新しいVivadoのプロジェクトが、コアをインプリメントしたVHDLファイル(あるいはVerilogファイル)と共に、生成されます。
プロジェクト作成→コア作成→サンプルプロジェクト作成という手順で、トップのラッパを作るわけです。
XDCファイルも一緒に生成されますが、
set_property RXBUF_ADDR_MODE "FAST" [get_cells u_ibert_core/inst/QUAD[0].u_q/CH[*].u_ch/u_gtxe2_channel]
set_property RXBUF_EIDLE_HI_CNT 4'b1000 [get_cells u_ibert_core/inst/QUAD[0].u_q/CH[*].u_ch/u_gtxe2_channel]
set_property RXBUF_EIDLE_LO_CNT 4'b0000 [get_cells u_ibert_core/inst/QUAD[0].u_q/CH[*].u_ch/u_gtxe2_channel]
set_property RXBUF_EN "TRUE" [get_cells u_ibert_core/inst/QUAD[0].u_q/CH[*].u_ch/u_gtxe2_channel]
set_property RX_BUFFER_CFG 6'b000000 [get_cells u_ibert_core/inst/QUAD[0].u_q/CH[*].u_ch/u_gtxe2_channel]
set_property RXBUF_RESET_ON_CB_CHANGE "TRUE" [get_cells u_ibert_core/inst/QUAD[0].u_q/CH[*].u_ch/u_gtxe2_channel]
set_property RXBUF_RESET_ON_COMMAALIGN "FALSE" [get_cells u_ibert_core/inst/QUAD[0].u_q/CH[*].u_ch/u_gtxe2_channel]
set_property RXBUF_RESET_ON_EIDLE "FALSE" [get_cells u_ibert_core/inst/QUAD[0].u_q/CH[*].u_ch/u_gtxe2_channel]
set_property RXBUF_RESET_ON_RATE_CHANGE "TRUE" [get_cells u_ibert_core/inst/QUAD[0].u_q/CH[*].u_ch/u_gtxe2_channel]
set_property RXBUFRESET_TIME 5'b00001 [get_cells u_ibert_core/inst/QUAD[0].u_q/CH[*].u_ch/u_gtxe2_channel]
set_property RXBUF_THRESH_OVFLW 61 [get_cells u_ibert_core/inst/QUAD[0].u_q/CH[*].u_ch/u_gtxe2_channel]
set_property RXBUF_THRESH_OVRD "FALSE" [get_cells u_ibert_core/inst/QUAD[0].u_q/CH[*].u_ch/u_gtxe2_channel]
set_property RXBUF_THRESH_UNDFLW 4 [get_cells u_ibert_core/inst/QUAD[0].u_q/CH[*].u_ch/u_gtxe2_channel]
set_property RXDLY_CFG 16'h001F [get_cells u_ibert_core/inst/QUAD[0].u_q/CH[*].u_ch/u_gtxe2_channel]
set_property RXDLY_LCFG 9'h030 [get_cells u_ibert_core/inst/QUAD[0].u_q/CH[*].u_ch/u_gtxe2_channel]
set_property RXDLY_TAP_CFG 16'h0000 [get_cells u_ibert_core/inst/QUAD[0].u_q/CH[*].u_ch/u_gtxe2_channel]
のような謎パラメータが延々と並んでいるので、手作業で作るのは不可能でしょう。
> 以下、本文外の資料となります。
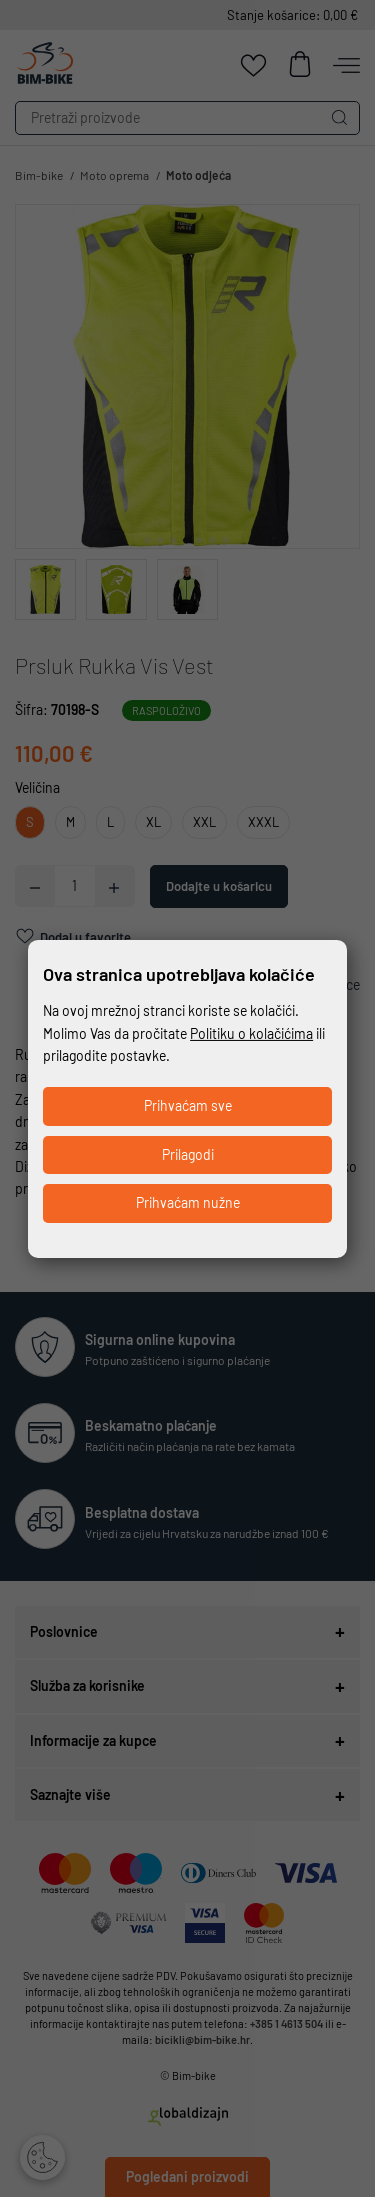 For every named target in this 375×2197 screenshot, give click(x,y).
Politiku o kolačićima (251, 1033) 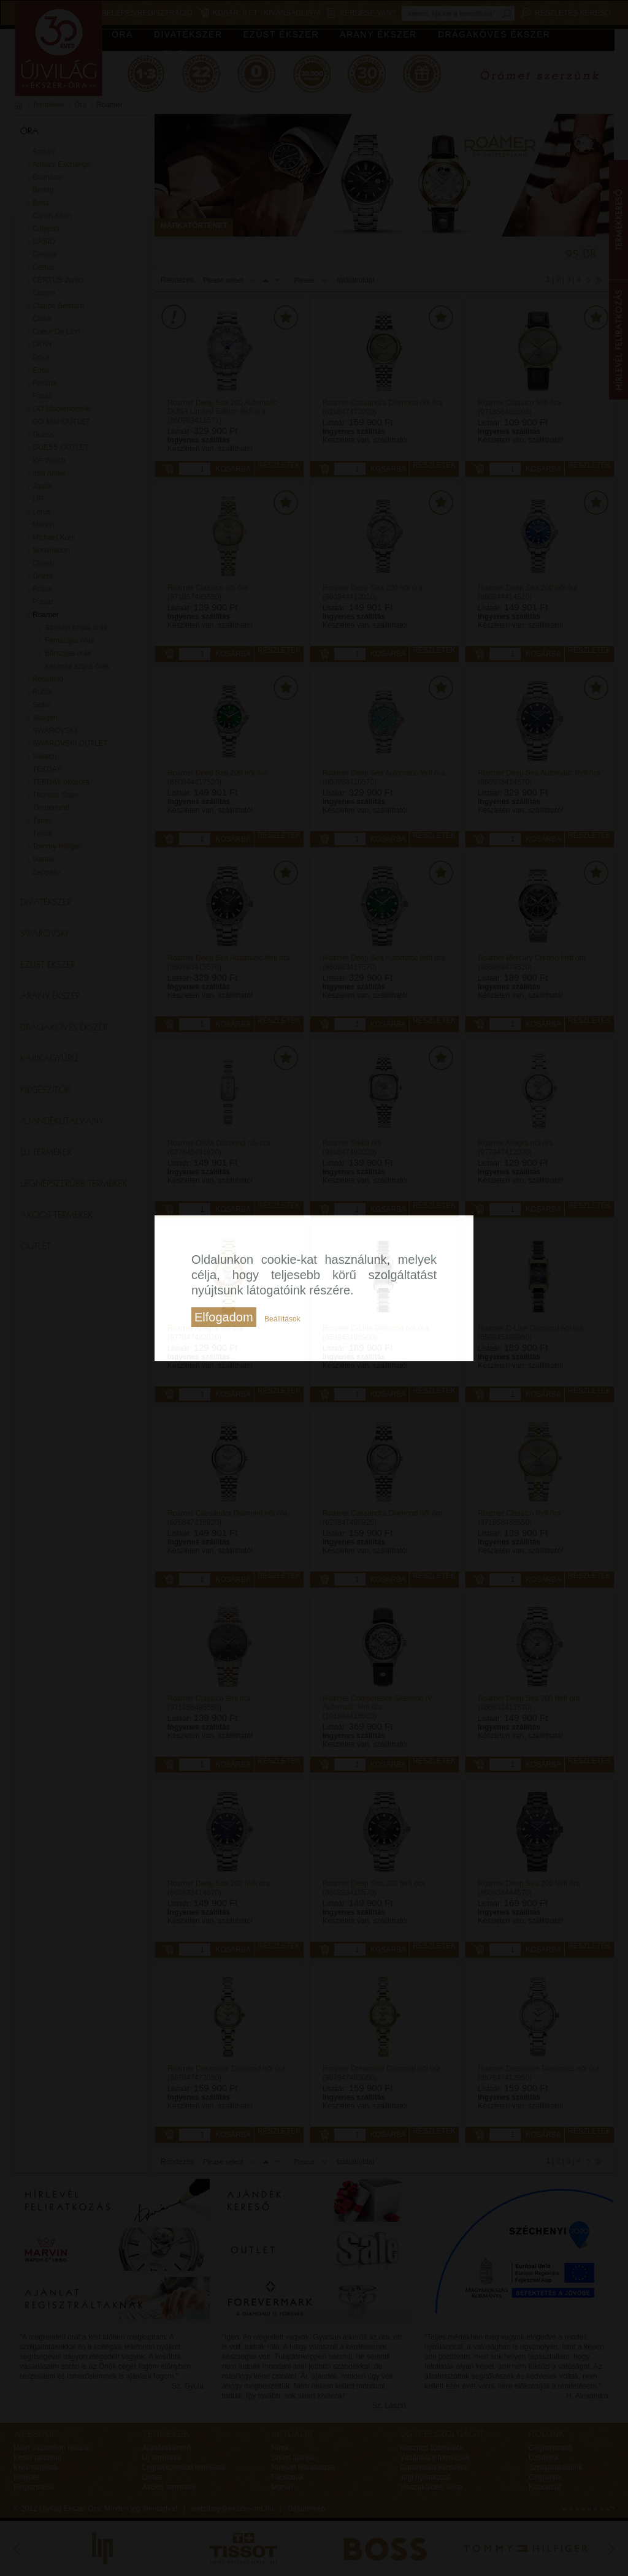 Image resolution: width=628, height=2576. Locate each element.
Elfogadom (223, 1317)
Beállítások (282, 1319)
Vivadoに模範解答を作ってもらうしかありません。
このトップのHDLファイルとXDCファイルを自分のプロジェクトにコピーしてくれば、プロジェクトは完成です。
同軸ケーブルやSATAケーブルの場合は信号が出っぱなしになるのでいいのですが、光ファイバを使う場合にはSFPというモジュールのDISABLE信号を無効にしなければならないので、TOPのHDLファイルに
sfp_dis : out std_logic_vector(2 downto 0);
・・・
sfp_dis <= "000";
という感じで定数を出すだけの回路を追加することはできると思います。
IBERTコアは、クロックやリセット、エラー状態などを一切出さない孤高のコアなので、ユーザができることはほとんどありません。
このようにしてコアができたら、Generate Bitstreamをして書き込むと、IBERTのコアが埋め込まれたことをVivadoは感知します。
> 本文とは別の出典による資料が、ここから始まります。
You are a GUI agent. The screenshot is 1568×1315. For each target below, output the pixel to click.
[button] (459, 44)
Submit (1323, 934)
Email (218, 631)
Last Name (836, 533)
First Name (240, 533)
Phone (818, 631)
HW ManagerにIBERTというのが出てくるので、右クリックしてAuto Detect Linkを行って、Create Scanを開始すると、1次元のバスタブカーブや、
2Dスキャンといって時間と電圧を振るスキャンを行ってくれます。
このようにして、GTXからSFTを通じて光ファイバまで含めたトータルのギガビットリンクの性能(耐久性)が簡単に測れるというわけです。
やり方がわかってしまえば、すごく簡単です。